Kiwi music legend Don McGlashan (The Mutton Birds, Blam Blam Blam, From Scratch, The
Front Lawn) has added his name to the list of those performing a fundraiser for Sistema
Aotearoa, the children’s music education programme based in Otara and run by Auckland
Philharmonia Orchestra (APO) with funding for a pilot scheme from the Ministry for Culture &
Heritage.

 

McGlashan will share the stage with the Jade String Quartet, and joins a bill that already
includes award-winning 14-year-old singer Khona Va’aga-Gray, soprano Morag Atchison and
pianist Rosemary Barnes.

 

The concert, which takes place from 3pm Saturday 10 March, also marks the rare and
welcome appearance as a pianist of APO Music Director Eckehard Stier, who performs jazz
standards with violinist Dr Joe Harrop, Programme Director of Sistema Aotearoa.
Emcee for the afternoon is the accomplished actress Jennifer Ward-Lealand, who also
worked with Don McGlashan in the music/theatre group The Front Lawn.

 

Since Sistema Aotearoa launched in April 2011 the young pupils, aged between five and eight
years, have played several concerts, including one to 600 people at TelstraClear Pacific
Events Centre in Manukau. And while they’ve performed to family, friends and even
government ministers, the fundraising concert will be in front of their most important guest yet:
Lt Gen The Rt Hon Sir Jerry Mateparae, the Governor-General of New Zealand.

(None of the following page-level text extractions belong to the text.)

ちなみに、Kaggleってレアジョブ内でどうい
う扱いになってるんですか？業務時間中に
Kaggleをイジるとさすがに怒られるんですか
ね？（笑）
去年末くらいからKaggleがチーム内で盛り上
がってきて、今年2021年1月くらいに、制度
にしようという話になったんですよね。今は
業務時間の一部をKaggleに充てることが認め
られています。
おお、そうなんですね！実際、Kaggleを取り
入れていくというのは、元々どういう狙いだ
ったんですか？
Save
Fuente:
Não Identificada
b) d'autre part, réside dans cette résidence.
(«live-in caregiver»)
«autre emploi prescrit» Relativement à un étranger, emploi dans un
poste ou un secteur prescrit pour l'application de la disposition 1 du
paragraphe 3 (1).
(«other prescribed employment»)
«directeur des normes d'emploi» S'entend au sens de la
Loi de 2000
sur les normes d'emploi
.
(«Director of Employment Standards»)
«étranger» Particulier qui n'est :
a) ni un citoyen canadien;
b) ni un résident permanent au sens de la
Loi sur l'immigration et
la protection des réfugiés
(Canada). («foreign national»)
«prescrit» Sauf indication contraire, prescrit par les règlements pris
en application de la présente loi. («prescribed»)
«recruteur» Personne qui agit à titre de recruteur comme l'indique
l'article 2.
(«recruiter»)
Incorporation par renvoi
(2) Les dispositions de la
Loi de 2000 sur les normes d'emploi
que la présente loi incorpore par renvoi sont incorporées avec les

Indeed, the
concert is held outside on the lawn of Sir Jerry’s official Auckland residence, Government
House.

 

“I’d like to thank Their Excellencies Sir Jerry Mateparae and his wife Lady Janine for making
Government House available to the children of Sistema Aotearoa,” says APO Chief Executive
Barbara Glaser. “Through our season-opening Summer Matinee concerts, the APO has had a
strong relationship with Government House for 20 years, and there is nowhere we would
rather be for this event. I’d also like to thank all the artists, who have generously donated their
time and talent to this wonderful cause. We take immense pride in Sistema Aotearoa, and
with the help of people like Don McGlashan and Jennifer Ward-Lealand, we hope to secure
additional instruments and ensure the ongoing success of the programme.”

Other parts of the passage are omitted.